Re: directory_walk performance

dean gaudet Mon, 25 Jun 2001 12:25:40 -0700
On Mon, 25 Jun 2001, William A. Rowe, Jr. wrote:

> One consideration, depending on module authorship, is if a module
> author chooses to 'do something' in the directory merge operation,
> relative to the request (uri, query elements, etc.)  Does anyone know
> of such a module?

the merge functions have arguments (pool *, void *, void *) ... there's no
knowledge of the request.  this is pretty much deliberate... since they
need to be invoked during config time when no request exists.

...

the cache really should be of request URI -> merged request info (and more
generaly of the entire request header -> filled in request_rec).  i
started to go down this path when i was implementing the "flow cache".
it's very similar to what modern routers / packet filters do so that they
can avoid doing O(N) work on each packet.  (they cache patterns which
match packets which are allowed, and generally include the routing
information in the cache, so that the decision can be made in special
purpose hardware.  a central CPU only needs to decide what goes in the
cache -- the CPU implements the full O(N) search over the configuration.)

this is one of the many reasons that architectures like TUX make so much
sense.  (you know how enamoured i am of the generality of the apache
config language...)

below is the README from
<http://arctic.org/~dean/apache/2.0/flow-00.tar.gz>.

-dean

HTTP FLOWS

A "flow" is a pattern that maps a request to a response.  At a minimum
the pattern includes a URL.  More complex patterns are possible, such
as patterns involving the various "Accept" headers, a Cookie header,
or an Authorization header.

Pattern matching is very simple -- only exact matches are supported.

Patterns can be broken into three categories (possibly more):

    - object -- mapping URLs to filenames
    - negotiation -- distinguishing multiple mappings for the same URL
    - authorization -- permitting or forbidding a request based on the
        presence or absence of headers

In the interest of efficiency authorization patterns will be
shared between multiple flows.  It is easiest to think of this as an
implementation of the <Directory> containers.  If an entire tree /private
is protected by Basic auth, then there will be an authorization pattern
corresponding to /private.  Conceptually the pattern is essentially
a list of permitted Authorization headers, and request containing an
Authorization header in the list is permitted.

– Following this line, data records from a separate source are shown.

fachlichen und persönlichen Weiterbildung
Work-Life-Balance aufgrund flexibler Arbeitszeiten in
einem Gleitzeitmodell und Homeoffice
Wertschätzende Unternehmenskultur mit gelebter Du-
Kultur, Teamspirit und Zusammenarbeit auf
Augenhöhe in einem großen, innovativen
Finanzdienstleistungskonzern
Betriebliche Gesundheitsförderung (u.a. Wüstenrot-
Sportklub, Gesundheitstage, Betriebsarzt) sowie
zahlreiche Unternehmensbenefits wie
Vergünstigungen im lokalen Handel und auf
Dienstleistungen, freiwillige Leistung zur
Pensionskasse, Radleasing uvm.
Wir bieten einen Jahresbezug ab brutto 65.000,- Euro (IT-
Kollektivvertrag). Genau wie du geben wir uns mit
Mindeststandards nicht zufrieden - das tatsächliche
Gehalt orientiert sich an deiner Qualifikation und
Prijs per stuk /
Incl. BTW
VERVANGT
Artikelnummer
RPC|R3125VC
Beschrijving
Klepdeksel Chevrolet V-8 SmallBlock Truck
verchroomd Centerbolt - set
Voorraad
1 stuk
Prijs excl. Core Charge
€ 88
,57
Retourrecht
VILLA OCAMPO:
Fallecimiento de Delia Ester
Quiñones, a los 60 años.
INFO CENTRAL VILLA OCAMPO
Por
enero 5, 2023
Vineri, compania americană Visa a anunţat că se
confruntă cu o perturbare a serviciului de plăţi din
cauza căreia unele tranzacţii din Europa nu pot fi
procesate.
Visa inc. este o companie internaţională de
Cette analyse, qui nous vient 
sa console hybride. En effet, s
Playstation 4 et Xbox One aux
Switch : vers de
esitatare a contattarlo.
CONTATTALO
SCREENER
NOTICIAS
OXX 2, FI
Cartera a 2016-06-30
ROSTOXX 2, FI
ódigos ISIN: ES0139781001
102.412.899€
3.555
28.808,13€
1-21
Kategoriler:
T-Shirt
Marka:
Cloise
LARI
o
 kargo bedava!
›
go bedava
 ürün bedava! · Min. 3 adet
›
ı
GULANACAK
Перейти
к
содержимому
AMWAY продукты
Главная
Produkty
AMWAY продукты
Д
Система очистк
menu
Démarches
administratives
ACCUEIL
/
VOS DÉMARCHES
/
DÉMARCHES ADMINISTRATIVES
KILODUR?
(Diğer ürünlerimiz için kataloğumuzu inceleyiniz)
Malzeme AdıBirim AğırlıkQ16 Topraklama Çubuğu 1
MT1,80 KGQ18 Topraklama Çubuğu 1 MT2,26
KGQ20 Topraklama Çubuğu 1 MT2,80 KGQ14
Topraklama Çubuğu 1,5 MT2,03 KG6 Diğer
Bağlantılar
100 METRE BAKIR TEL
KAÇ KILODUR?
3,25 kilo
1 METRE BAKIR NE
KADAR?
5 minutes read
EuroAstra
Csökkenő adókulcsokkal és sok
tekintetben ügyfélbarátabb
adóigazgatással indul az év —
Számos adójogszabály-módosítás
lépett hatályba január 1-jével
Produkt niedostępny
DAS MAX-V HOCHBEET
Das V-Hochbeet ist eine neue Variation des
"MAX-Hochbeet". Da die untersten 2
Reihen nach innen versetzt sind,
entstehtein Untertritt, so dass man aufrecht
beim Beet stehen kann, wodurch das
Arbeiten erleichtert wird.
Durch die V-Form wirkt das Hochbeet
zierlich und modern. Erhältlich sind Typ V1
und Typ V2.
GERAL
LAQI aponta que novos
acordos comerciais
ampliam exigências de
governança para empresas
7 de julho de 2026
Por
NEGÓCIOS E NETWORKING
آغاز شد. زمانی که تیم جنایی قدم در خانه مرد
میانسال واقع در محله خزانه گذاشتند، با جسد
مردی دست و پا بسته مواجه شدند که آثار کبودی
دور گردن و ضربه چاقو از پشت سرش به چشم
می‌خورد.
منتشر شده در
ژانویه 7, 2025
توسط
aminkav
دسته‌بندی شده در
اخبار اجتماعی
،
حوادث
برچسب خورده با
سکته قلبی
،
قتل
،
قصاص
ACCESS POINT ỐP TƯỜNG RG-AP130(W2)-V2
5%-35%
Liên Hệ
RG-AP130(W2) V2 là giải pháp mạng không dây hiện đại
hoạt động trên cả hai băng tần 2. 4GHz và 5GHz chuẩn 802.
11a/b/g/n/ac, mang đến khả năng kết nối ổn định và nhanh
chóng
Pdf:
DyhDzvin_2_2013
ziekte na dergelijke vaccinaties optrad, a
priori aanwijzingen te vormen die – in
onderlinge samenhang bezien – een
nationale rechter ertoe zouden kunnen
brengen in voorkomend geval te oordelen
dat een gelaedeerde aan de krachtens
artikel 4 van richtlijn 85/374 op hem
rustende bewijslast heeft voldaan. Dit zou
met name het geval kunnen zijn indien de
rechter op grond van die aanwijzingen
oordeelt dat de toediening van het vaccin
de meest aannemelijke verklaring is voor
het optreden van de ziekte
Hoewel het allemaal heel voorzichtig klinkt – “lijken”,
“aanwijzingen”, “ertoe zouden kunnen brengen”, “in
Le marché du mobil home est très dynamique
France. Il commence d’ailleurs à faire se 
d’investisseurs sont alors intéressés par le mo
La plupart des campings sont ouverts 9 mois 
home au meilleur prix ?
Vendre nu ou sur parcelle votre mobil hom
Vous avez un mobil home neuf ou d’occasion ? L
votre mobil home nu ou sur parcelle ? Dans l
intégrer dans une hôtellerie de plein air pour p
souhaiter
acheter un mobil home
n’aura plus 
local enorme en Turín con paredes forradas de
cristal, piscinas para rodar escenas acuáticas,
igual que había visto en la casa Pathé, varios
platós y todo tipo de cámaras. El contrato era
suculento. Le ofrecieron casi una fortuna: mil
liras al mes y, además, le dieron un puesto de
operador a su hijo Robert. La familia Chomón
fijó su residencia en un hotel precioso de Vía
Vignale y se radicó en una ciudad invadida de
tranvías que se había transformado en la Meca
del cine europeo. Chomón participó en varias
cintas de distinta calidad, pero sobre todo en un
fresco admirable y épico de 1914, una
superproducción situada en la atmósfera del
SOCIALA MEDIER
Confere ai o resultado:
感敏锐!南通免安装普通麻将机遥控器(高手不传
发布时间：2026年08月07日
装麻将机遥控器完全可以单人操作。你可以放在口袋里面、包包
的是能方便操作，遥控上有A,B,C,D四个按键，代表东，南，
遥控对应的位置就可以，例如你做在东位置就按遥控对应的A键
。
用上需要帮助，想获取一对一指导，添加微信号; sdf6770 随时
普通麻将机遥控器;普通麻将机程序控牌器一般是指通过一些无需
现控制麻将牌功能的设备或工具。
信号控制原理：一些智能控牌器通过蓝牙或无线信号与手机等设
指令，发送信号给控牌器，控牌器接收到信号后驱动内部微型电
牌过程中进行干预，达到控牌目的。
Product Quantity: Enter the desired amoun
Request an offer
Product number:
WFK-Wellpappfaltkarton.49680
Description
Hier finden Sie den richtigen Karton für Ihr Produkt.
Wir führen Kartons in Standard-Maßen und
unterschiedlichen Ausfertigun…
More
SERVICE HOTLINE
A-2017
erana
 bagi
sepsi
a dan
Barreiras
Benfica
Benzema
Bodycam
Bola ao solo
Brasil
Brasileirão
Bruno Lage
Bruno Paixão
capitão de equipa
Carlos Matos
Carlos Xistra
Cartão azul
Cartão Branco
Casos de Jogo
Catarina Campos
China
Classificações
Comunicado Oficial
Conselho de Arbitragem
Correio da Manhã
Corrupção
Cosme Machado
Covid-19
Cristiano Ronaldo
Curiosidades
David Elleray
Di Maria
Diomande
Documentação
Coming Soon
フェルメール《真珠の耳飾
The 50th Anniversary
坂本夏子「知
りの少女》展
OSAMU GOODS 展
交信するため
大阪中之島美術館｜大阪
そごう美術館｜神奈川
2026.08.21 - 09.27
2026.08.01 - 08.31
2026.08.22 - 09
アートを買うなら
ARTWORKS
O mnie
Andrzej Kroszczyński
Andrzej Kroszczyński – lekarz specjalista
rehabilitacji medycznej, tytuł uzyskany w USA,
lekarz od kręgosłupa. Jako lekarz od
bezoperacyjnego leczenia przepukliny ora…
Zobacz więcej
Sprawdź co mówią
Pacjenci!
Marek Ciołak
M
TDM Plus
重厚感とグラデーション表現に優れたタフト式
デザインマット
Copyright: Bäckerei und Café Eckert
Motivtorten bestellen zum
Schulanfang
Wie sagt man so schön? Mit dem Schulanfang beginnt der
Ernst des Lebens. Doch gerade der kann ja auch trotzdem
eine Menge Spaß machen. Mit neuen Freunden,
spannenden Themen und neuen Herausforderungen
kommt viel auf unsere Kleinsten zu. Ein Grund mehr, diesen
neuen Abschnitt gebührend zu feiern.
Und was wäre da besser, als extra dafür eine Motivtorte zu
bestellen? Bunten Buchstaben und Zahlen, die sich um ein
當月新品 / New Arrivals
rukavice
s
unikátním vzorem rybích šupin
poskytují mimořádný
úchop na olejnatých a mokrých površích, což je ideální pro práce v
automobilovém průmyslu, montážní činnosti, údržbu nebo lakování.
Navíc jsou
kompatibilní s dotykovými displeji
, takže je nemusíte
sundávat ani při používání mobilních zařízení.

It is not feasible in general to pre-calculate all the flows for
a website.  In fact that's not interesting.  What is interesting is
dynamic calculation of flows.  Let's call a "flow cache" a set of flows
that describe a subset of the responses for a website.  If a flow is
in the cache then we know for certain what to respond with, and we can
immediately send the response without further processing.  If a flow
isn't in the cache then we need to perform more expensive processing,
and while doing that we may add a flow to the cache to handle future
requests matching similar patterns.

Consider this httpd.conf fragment:

    DocumentRoot /www/htdocs

    <Directory /www/htdocs/private>
        BrowserMatch Mozilla/2 go_away
        order allow,deny
        allow from all
        deny from env=go_away
    </Directory>

The directory container blocks access by User-Agent's containing
"Mozilla/2".  (Or something like that, can't be bothered to look up
the syntax.)

Initially the flow cache is empty.

Suppose we get a request for "/".  The flow processor can't find any
match, so it punts.  The full request processing is performed -- this is
pretty much the same as the current Apache API.  During this process we
calculate that the url "/" maps to the file "/www/htdocs/index.html",
and there are no alternatives to negotiate, and no authorization
to restrict access.  So we insert a flow with the pattern "/ ->
/www/htdocs/index.html" into the flow cache.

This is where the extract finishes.